EXERCISE DATA ::
[Start of Attachment]
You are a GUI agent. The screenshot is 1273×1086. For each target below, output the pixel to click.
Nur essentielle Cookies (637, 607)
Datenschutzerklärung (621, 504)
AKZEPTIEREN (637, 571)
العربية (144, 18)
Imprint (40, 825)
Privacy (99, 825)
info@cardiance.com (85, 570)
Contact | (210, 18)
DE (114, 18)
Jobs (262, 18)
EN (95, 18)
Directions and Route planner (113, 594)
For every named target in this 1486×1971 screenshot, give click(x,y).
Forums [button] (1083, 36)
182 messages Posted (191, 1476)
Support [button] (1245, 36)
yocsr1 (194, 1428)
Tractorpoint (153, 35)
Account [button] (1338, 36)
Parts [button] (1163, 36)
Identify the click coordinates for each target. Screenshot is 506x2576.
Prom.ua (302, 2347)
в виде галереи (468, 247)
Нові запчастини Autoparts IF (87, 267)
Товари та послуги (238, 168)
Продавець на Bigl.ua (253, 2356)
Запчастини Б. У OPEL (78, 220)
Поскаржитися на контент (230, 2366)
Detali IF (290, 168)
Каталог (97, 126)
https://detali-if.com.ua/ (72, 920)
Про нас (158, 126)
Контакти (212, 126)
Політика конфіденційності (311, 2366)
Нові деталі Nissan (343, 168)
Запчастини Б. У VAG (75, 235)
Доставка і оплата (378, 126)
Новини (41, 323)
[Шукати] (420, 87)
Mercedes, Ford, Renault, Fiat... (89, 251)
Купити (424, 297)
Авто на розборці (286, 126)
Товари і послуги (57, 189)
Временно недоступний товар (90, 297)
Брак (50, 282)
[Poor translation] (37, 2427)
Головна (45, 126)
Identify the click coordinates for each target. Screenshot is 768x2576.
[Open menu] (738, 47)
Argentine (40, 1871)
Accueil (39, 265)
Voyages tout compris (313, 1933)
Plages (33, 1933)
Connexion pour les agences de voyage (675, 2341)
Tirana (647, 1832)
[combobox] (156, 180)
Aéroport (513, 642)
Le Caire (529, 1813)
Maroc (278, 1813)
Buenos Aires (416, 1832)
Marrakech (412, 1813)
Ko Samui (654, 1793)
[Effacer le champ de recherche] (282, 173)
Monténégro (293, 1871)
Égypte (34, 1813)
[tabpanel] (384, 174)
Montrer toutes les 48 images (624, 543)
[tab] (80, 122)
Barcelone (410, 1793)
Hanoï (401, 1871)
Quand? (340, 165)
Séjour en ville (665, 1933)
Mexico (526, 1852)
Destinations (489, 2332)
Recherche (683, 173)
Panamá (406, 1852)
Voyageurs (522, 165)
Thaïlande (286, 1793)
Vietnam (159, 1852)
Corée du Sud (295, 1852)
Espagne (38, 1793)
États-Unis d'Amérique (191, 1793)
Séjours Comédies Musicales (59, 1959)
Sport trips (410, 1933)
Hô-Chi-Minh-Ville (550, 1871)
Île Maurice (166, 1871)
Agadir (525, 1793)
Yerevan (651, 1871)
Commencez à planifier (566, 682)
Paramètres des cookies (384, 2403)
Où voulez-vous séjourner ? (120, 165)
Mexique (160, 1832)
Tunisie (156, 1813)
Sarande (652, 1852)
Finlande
[End of Attachment]
REQUIREMENT ::
Wherever the string "Identify" occurs in the records, copy the line it is in.

RESULT OF THE TASK ::
Identify the click coordinates for each target. Screenshot is 506x2576.
Identify the click coordinates for each target. Screenshot is 768x2576.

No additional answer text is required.